Contractors and energy-efficiency advocates pushed the Board of Public Utilities to stabilize program timelines and improve transparency for stakeholders.
Tejas Desai, president and CEO of TriState Energy, said frequent changes to the Triennium programs cause months-long interruptions, force repeated partner training, and can lead to layoffs. “We only have half of the triennium left to implement the work,” Desai said, and urged longer-term program horizons, on-bill financing at 0% and stronger public-entity program access to preserve the in-state workforce.

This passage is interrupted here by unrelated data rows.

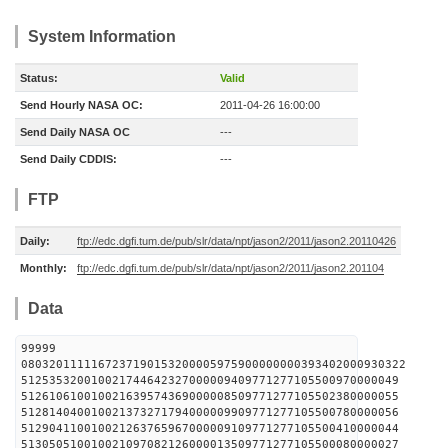
System Information
Status:
Valid
Send Hourly NASA OC:
2011-04-26 16:00:00
Send Daily NASA OC
---
Send Daily CDDIS:
---
FTP
Daily:
ftp://edc.dgfi.tum.de/pub/slr/data/npt/jason2/2011/jason2.20110426
Monthly:
ftp://edc.dgfi.tum.de/pub/slr/data/npt/jason2/2011/jason2.201104
Data
99999
0803201111167237190153200005975900000000393402000930322
512535320010021744642327000009409771277105500970000049
512610610010021639574369000008509771277105502380000055
512814040010021373271794000009909771277105500780000056
512904110010021263765967000009109771277105500410000044
513050510010021097082126000013509771277105500080000027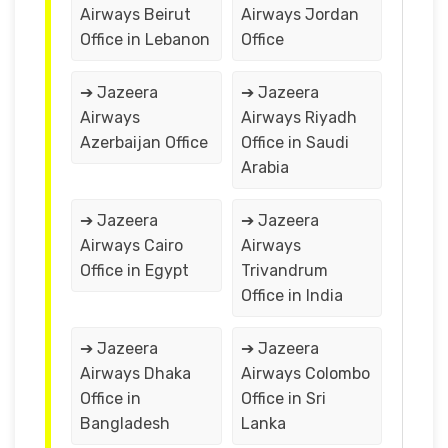
Airways Beirut
Airways Jordan
Office in Lebanon
Office
➔ Jazeera
➔ Jazeera
Airways
Airways Riyadh
Azerbaijan Office
Office in Saudi
Arabia
➔ Jazeera
➔ Jazeera
Airways Cairo
Airways
Office in Egypt
Trivandrum
Office in India
➔ Jazeera
➔ Jazeera
Airways Dhaka
Airways Colombo
Office in
Office in Sri
Bangladesh
Lanka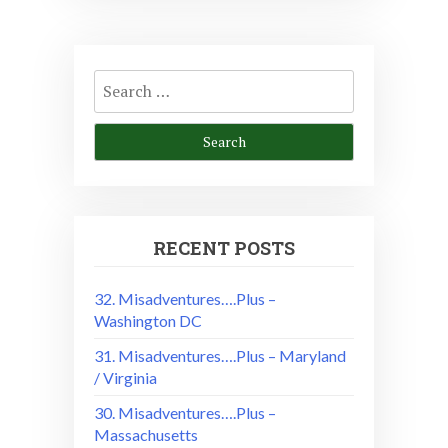
Search
for:
RECENT POSTS
32. Misadventures….Plus –
Washington DC
31. Misadventures….Plus – Maryland
/ Virginia
30. Misadventures….Plus –
Massachusetts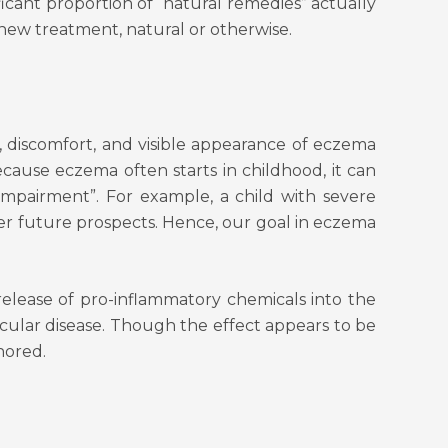
ficant proportion of “natural remedies” actually
 new treatment, natural or otherwise.
, discomfort, and visible appearance of eczema
Because eczema often starts in childhood, it can
 impairment”. For example, a child with severe
her future prospects. Hence, our goal in eczema
release of pro-inflammatory chemicals into the
scular disease. Though the effect appears to be
nored.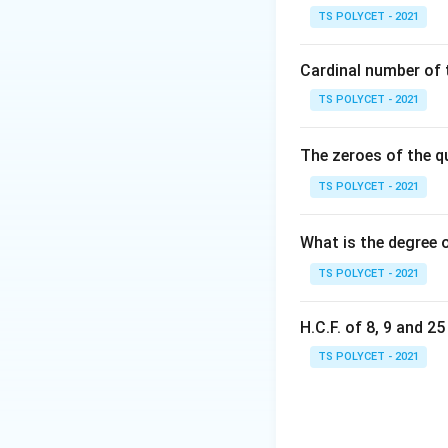
qr
TS POLYCET - 2021
{
Nature of roots 
D>0
>
0
• If
, roots
D
Cardinal number of t
D=0
=
0
• If
, roots
D
TS POLYCET - 2021
D<0
<
0
• If
, roots
D
The zeroes of the q
Step 1: Identify t
TS POLYCET - 2021
Comparing with
What is the degree 
TS POLYCET - 2021
we get:
H.C.F. of 8, 9 and 2
TS POLYCET - 2021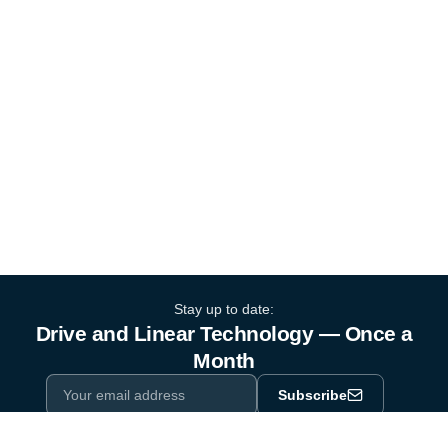
Stay up to date:
Drive and Linear Technology — Once a
Month
Subscribe
Privacy Policy
One email a month. By subscribing you agree to our
.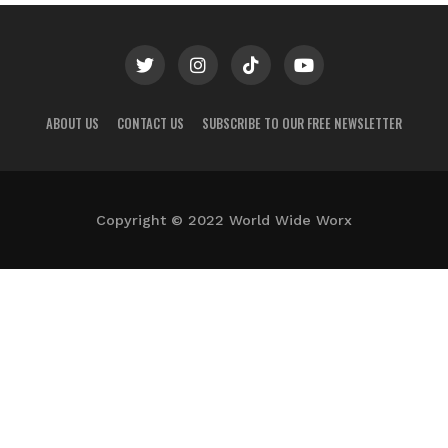
ABOUT US
CONTACT US
SUBSCRIBE TO OUR FREE NEWSLETTER
Copyright © 2022 World Wide Worx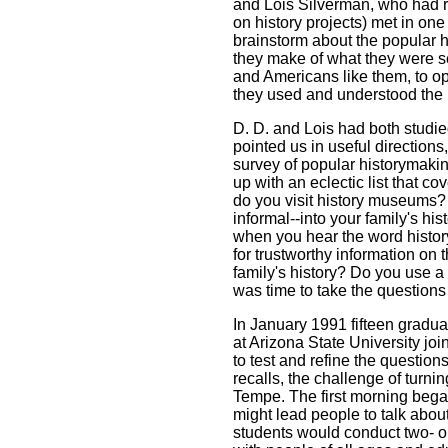
and Lois Silverman, who had r
on history projects) met in on
brainstorm about the popular h
they make of what they were 
and Americans like them, to o
they used and understood the
D. D. and Lois had both studie
pointed us in useful directions
survey of popular historymaki
up with an eclectic list that co
do you visit history museums?
informal--into your family's his
when you hear the word histor
for trustworthy information on 
family's history? Do you use a 
was time to take the questions on
In January 1991 fifteen gradua
at Arizona State University j
to test and refine the questio
recalls, the challenge of turnin
Tempe. The first morning beg
might lead people to talk about
students would conduct two- o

Several contractors backed that view. Carrie Raynor, who identified herself as president of the board of ACA, said unified rebates and a single process across utilities would reduce contractor friction. William Doyle of Allied Experts said recent programs allowed his company to expand and save energy in homes, and warned that cutting budgets or shortening lending terms would reduce uptake. Justin Carpenter, policy counsel for the Energy Efficiency Alliance, praised the board’s updated Clean Energy Program website but said annual utility reports are harder to find and asked staff to restore a centralized page for reports.
Board response and next steps
Board leadership thanked the speakers, encouraged submission of formal written comments to the Triennium stakeholder process and asked staff to review website report access. No regulatory change or vote occurred at the meeting; speakers were told to participate in the formal stakeholder process and to submit written comments ahead of deadlines.